Image Issue 52 Is Now Available
Wrestling with the Angel: Art and Religion in the Twentieth    Century
The Fork Without Hunger by Laurie Lamon
Image Film Festival: Boy Meets Girl
Correction: In the Town of David Website


Gallery Watch
Icons from Sinai: Holy Image, Hallowed Ground

Message Board
The Great Divorce Opens Off Broadway
Lenten Playwriting contest
Naomi Hirahara Readings in Seattle
First Annual Faith and Values Screenwriting Competition
SPU Job Opening: Senior Designer, Response Magazine

ImageNews
Deadlines, Deadlines, Deadlines: MFA, Shaw & Milton Center    Fellowships
Register Now for the 2007 Glen Workshop!
Image
T-Shirts, Mugs, and More
Subscribe to Image online
Share ImageUpdate with a friend
Changing Your Email Address?

 

Poet Laurie Lamon


 

ImageImage Issue 52 Is Now Available
The winter issue of the print version of Image features great new art and writing: the electrically vibrant paintings of Cornwall-based painter Louise McClary; poet Scott Cairns’s keynote address on the body of Christ, the suffering of innocents, and tasting the kingdom from the 2006 Glen Workshop; Ann Copeland’s braided memoir of vocation in the religious life, music, and family; an interview with National Book Award-winning novelist Alice McDermott on miracles, ice floes, and ordinary saints; a review of Pushcart editor Bill Henderson’s new memoir in hymns; short stories from prison, Czarist Russia, and the San Fernando Valley; poetry by Margaret Gibson; and much more. Issue 52 is hitting mailboxes now.

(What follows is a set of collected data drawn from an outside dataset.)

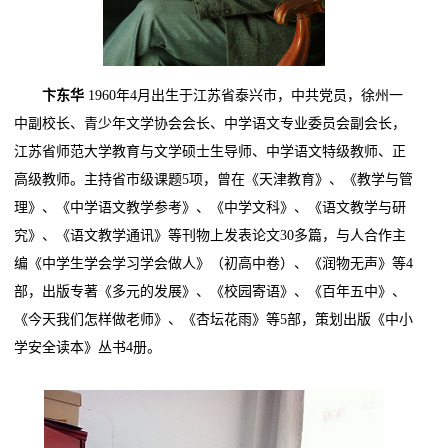
卞东华
1960年4月出生于江苏省泰兴市，中共党员，徐州一
中副校长、青少年文学协会会长、中学语文专业委员会副会长，
江苏省师范大学教育与文学硕士生导师、中学语文特级教师、正
高级教师。主持省市级课题5项，曾在《天津教育》、《教学与管
理》、《中学语文教学参考》、《中学文科》、《语文教学与研
究》、《语文教学通讯》等刊物上发表论文30多篇，与人合作主
编《中学生学会学习学会做人》（初高中卷）、《润物无声》等4
部，出版专著《多元的发展》、《校园寄语》、《百年五中》、
《今天我们怎样做老师》、《杏坛花雨》等5部，策划出版《中小
学安全读本》丛书4册。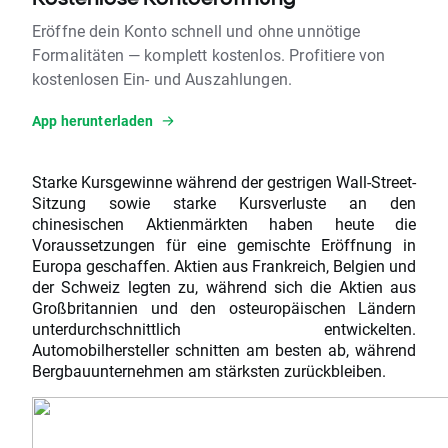
Eröffne dein Konto schnell und ohne unnötige
Formalitäten — komplett kostenlos. Profitiere von
kostenlosen Ein- und Auszahlungen.
App herunterladen
Starke Kursgewinne während der gestrigen Wall-Street-
Sitzung sowie starke Kursverluste an den
chinesischen Aktienmärkten haben heute die
Voraussetzungen für eine gemischte Eröffnung in
Europa geschaffen. Aktien aus Frankreich, Belgien und
der Schweiz legten zu, während sich die Aktien aus
Großbritannien und den osteuropäischen Ländern
unterdurchschnittlich entwickelten.
Automobilhersteller schnitten am besten ab, während
Bergbauunternehmen am stärksten zurückbleiben.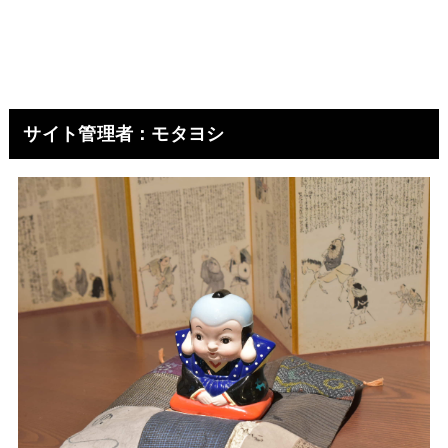
サイト管理者：モタヨシ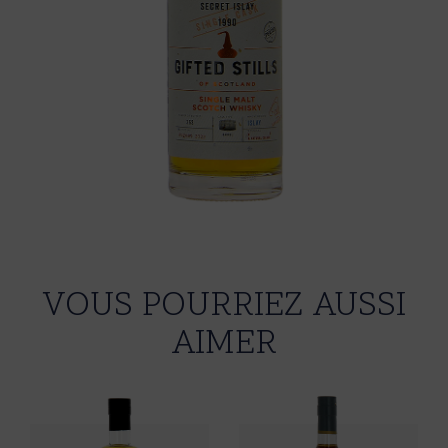
VOUS POURRIEZ AUSSI
AIMER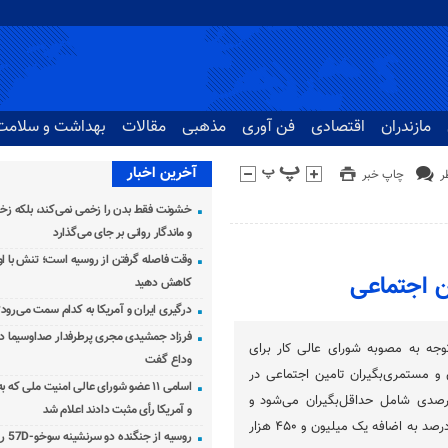
مازندران
اقتصادی
فن آوری
مذهبی
مقالات
بهداشت و سلامت
آخرین اخبار
چاپ خبر
خشونت فقط بدن را زخمی نمی‌کند، بلکه زخم
و ماندگار روانی بر جای می‌گذارد
وقت فاصله گرفتن از روسیه است؛ تنش با اوک
کاهش دهید
درگیری ایران و آمریکا به کدام سمت می‌رود
فرزاد جمشیدی مجری پرطرفدار صداوسیما دار
توجه به مصوبه شورای عالی کار برای
وداع گفت
و مستمری‌بگیران تامین اجتماعی در
اسامی ۱۱ عضو شورای عالی امنیت ملی که 
۱۴۰۵، افزایش ۶۰ درصدی شامل حداقل‌بگیران می‌شود و
و آمریکا رأی مثبت دادند اعلام شد
برای سایر سطوح نیز، ۴۵ درصد به اضافه یک میلیون و ۴۵۰ هزار
روسیه از جنگنده دو سرنشینه سوخو-57D رونمایی کرد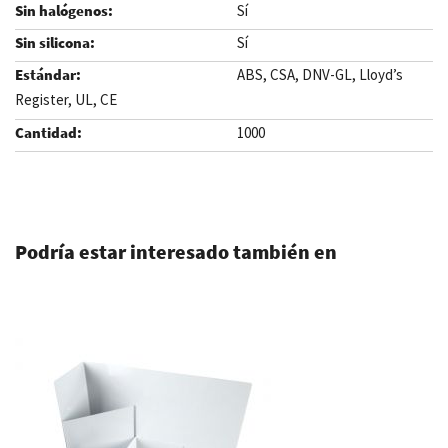
Sí
Sí
ABS, CSA, DNV-GL, Lloyd’s
Register, UL, CE
1000
.
Podría estar interesado también en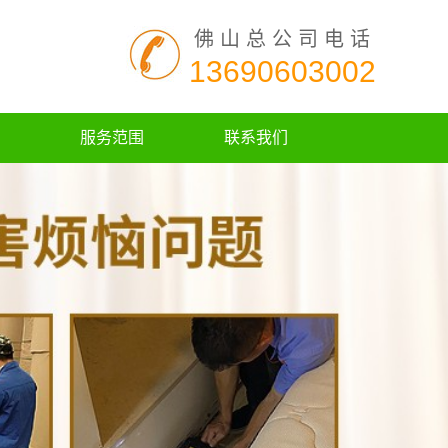
佛山总公司电话
13690603002
服务范围
联系我们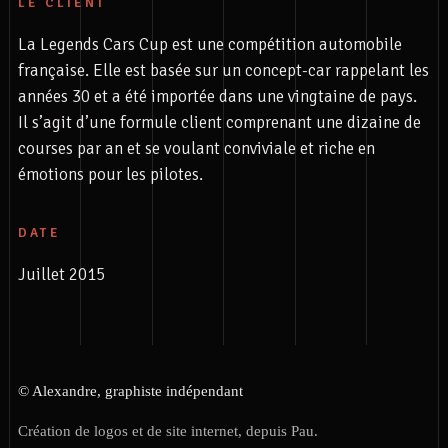
LE CLIENT
La Legends Cars Cup est une compétition automobile
française. Elle est basée sur un concept-car rappelant les
années 30 et a été importée dans une vingtaine de pays.
Il s’agit d’une formule client comprenant une dizaine de
courses par an et se voulant conviviale et riche en
émotions pour les pilotes.
DATE
Juillet 2015
© Alexandre, graphiste indépendant
Création de logos et de site internet, depuis Pau.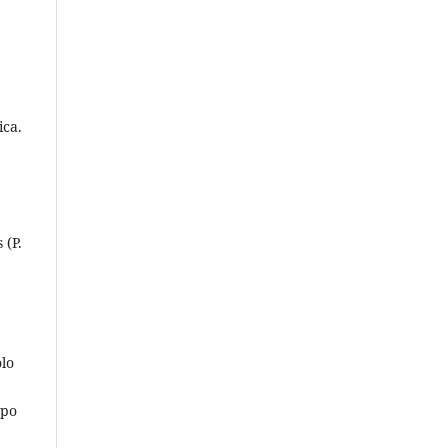
ica.
 (P.
ólo
mpo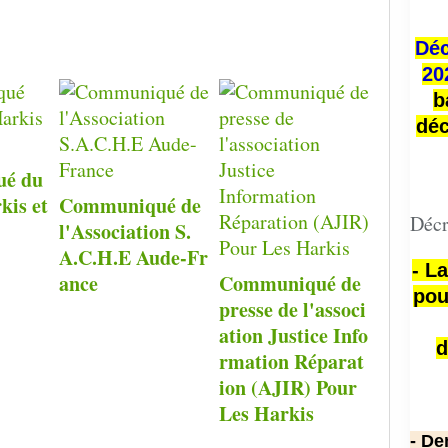
Déc
20
b
déc
é du
kis et
Communiqué de
Décr
l'Association S.
A.C.H.E Aude-Fr
- L
ance
Communiqué de
pou
presse de l'associ
ation Justice Info
d
rmation Réparat
ion (AJIR) Pour
Les Harkis
- De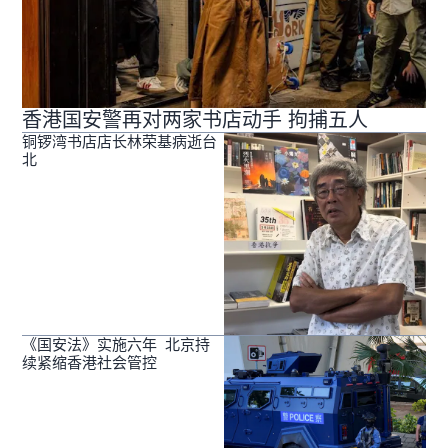
香港国安警再对两家书店动手 拘捕五人
铜锣湾书店店长林荣基病逝台
北
《国安法》实施六年 北京持
续紧缩香港社会管控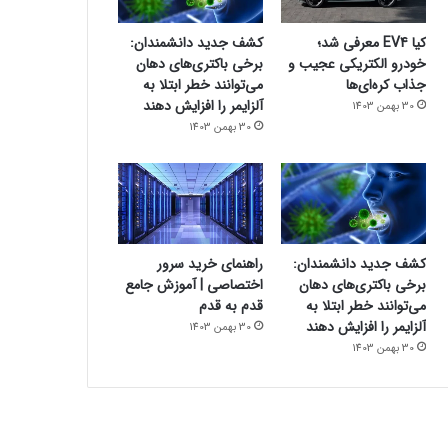
کیا EV4 معرفی شد؛
کشف جدید دانشمندان:
خودرو الکتریکی عجیب و
برخی باکتری‌های دهان
جذاب کره‌ای‌ها
می‌توانند خطر ابتلا به
آلزایمر را افزایش دهند
30 بهمن 1403
30 بهمن 1403
کشف جدید دانشمندان:
راهنمای خرید سرور
برخی باکتری‌های دهان
اختصاصی | آموزش جامع
می‌توانند خطر ابتلا به
قدم به قدم
آلزایمر را افزایش دهند
30 بهمن 1403
30 بهمن 1403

What’s that? You don’t subscribe? Rectify that dire situation by subscribing online.

Wrestling with the Angel: Art and Religion in the Twentieth Century
January 26-27, 2007
As the title of this two-day symposium suggests, the interaction of art and religion in the twentieth century has been not so much a battle, but a wrestling-a tangling of wills, involving both pain and intimacy, that does not end until one has given the other its blessing. Over the course of the weekend, panelists and presenters will explore the fruitful ways in which art and religion have wrestled during the last century. The symposium takes place in two of New York City 's vital venues for art and religion: the Museum of Biblical Art (MOBIA) and Fordham University's Center for Religion and Culture. The first event, an interdisciplinary panel called "Why Can't We All Get Along?", takes place on Friday, January 26 at Fordham University, followed by a keynote address, "Violence, the Sacred and the Hidden God" given by Professor David Freedberg of Columbia University. Saturday morning will open with a presentation at the Museum of Biblical Art , and lectures and papers will focus on the art featured in Biblical Art in a Secular Century, the exhibit currently on display at the museum. The symposium is free and open to the public. To RSVP, call 212.636.7347 or email ReligCulture@Fordham.edu .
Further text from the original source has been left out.